* **Exercise objective**
Pull out each line of the data that includes the word "Подтвердите".

* **Data for processing**
[Start of section]

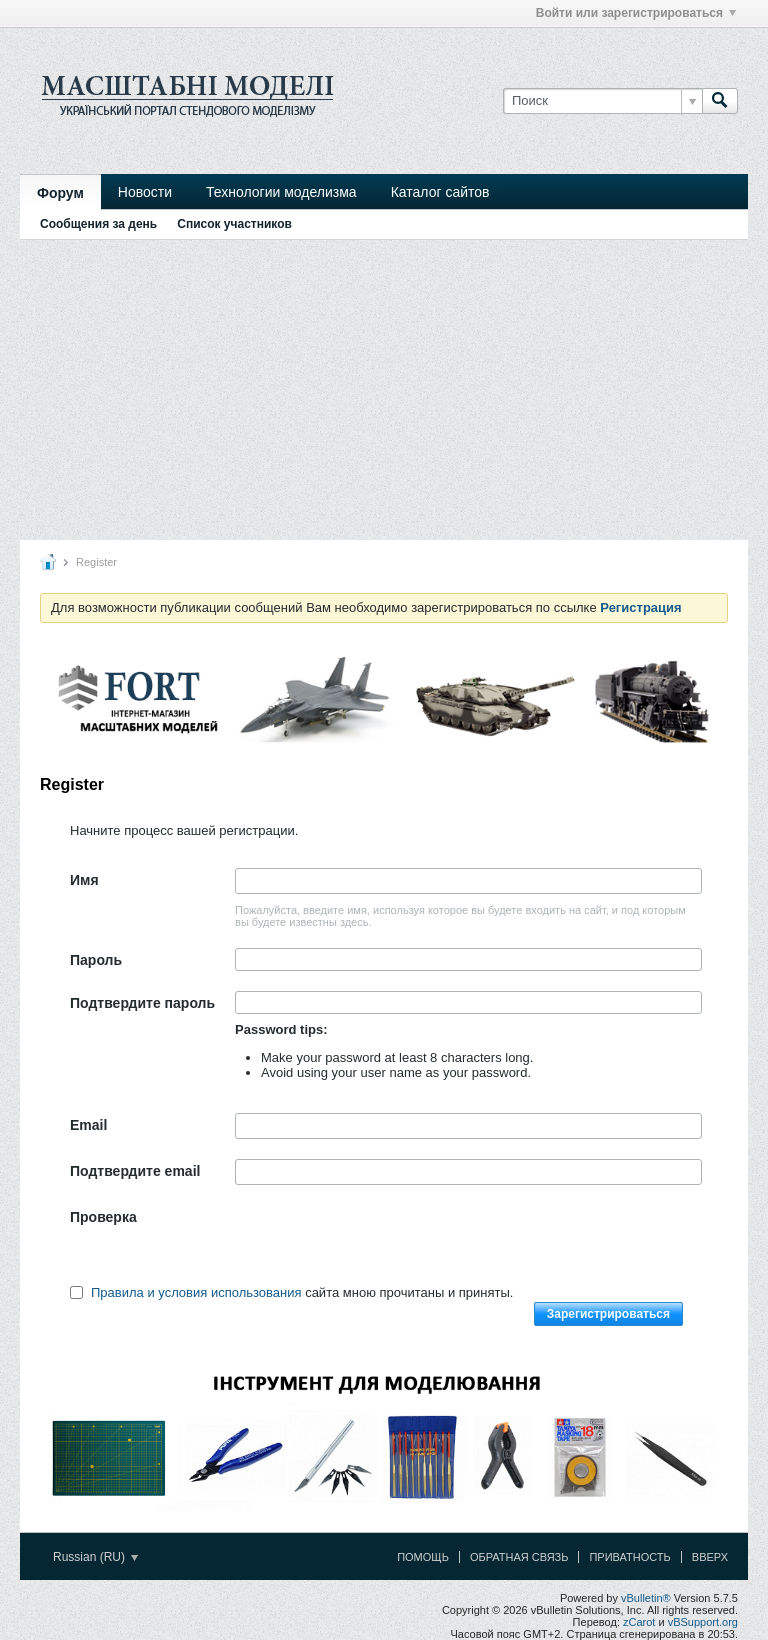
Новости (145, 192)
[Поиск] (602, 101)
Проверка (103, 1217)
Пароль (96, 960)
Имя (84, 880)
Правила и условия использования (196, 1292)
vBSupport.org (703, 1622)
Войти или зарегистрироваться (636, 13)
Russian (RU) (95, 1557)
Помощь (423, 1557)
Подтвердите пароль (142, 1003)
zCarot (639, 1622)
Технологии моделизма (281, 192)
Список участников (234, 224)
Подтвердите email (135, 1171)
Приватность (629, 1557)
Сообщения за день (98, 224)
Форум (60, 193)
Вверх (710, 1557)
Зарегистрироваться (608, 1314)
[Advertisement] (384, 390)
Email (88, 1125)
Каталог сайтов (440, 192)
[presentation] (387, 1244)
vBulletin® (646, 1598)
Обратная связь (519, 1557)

[End of section]
[Start of section]

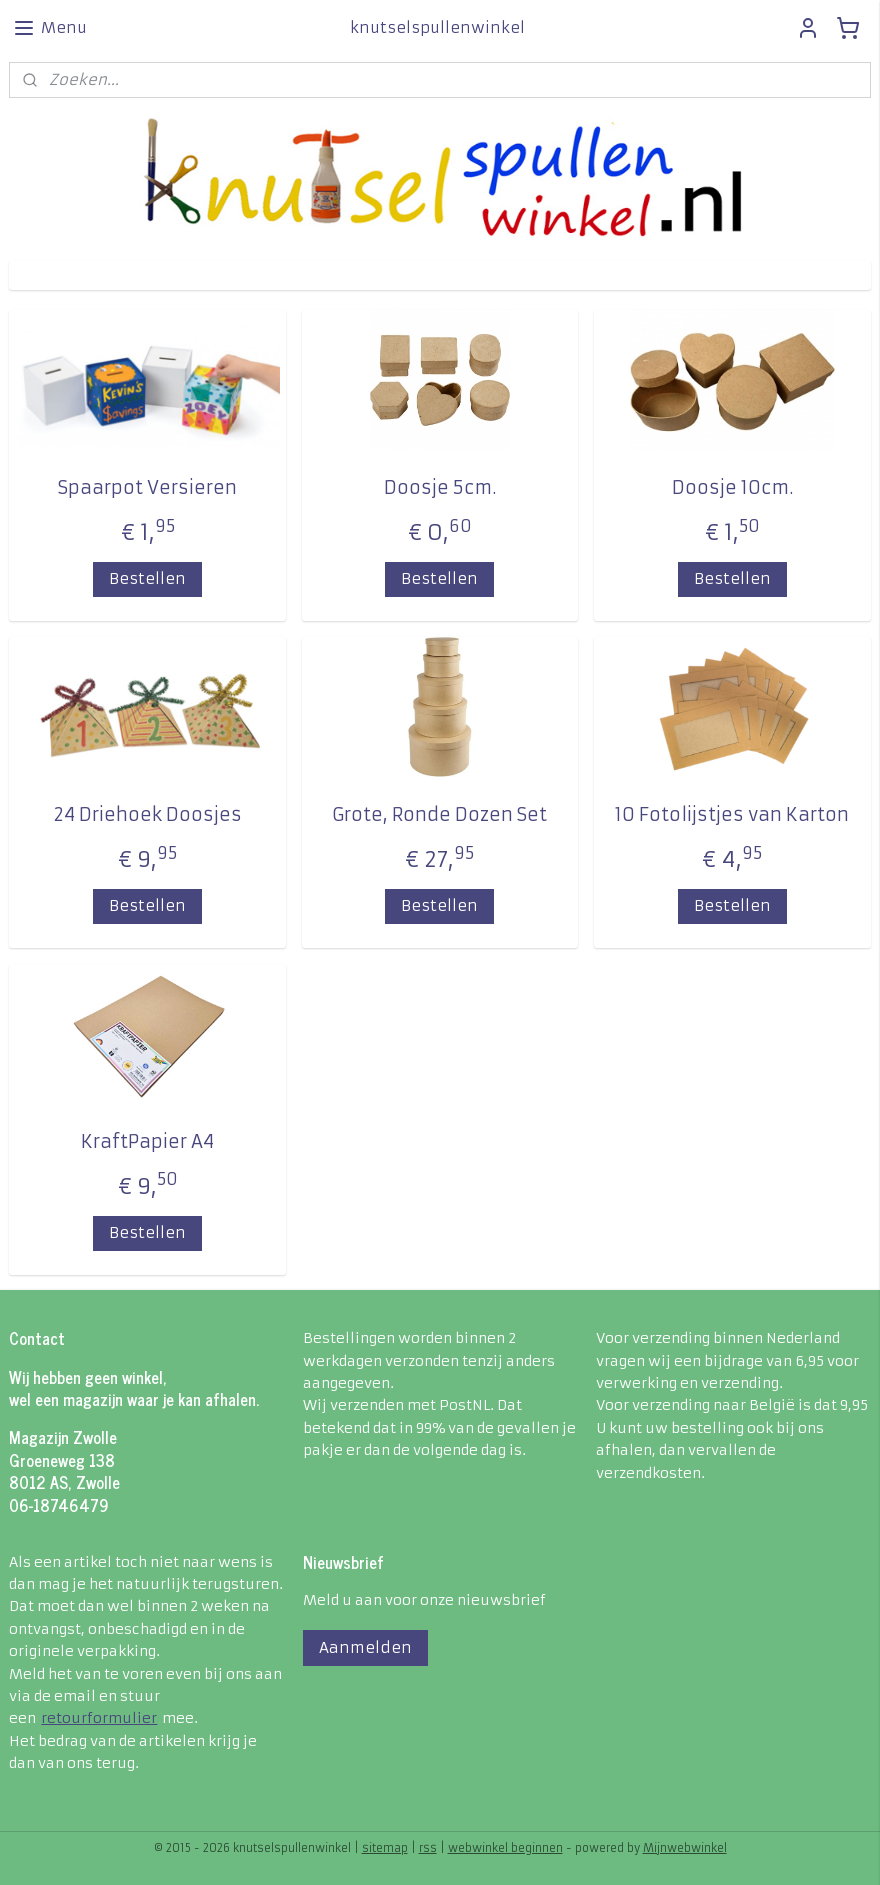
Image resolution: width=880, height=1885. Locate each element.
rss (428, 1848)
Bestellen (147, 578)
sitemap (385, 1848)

[End of section]

* **Written reply**
Подтвердите пароль (142, 1003)
Подтвердите email (135, 1171)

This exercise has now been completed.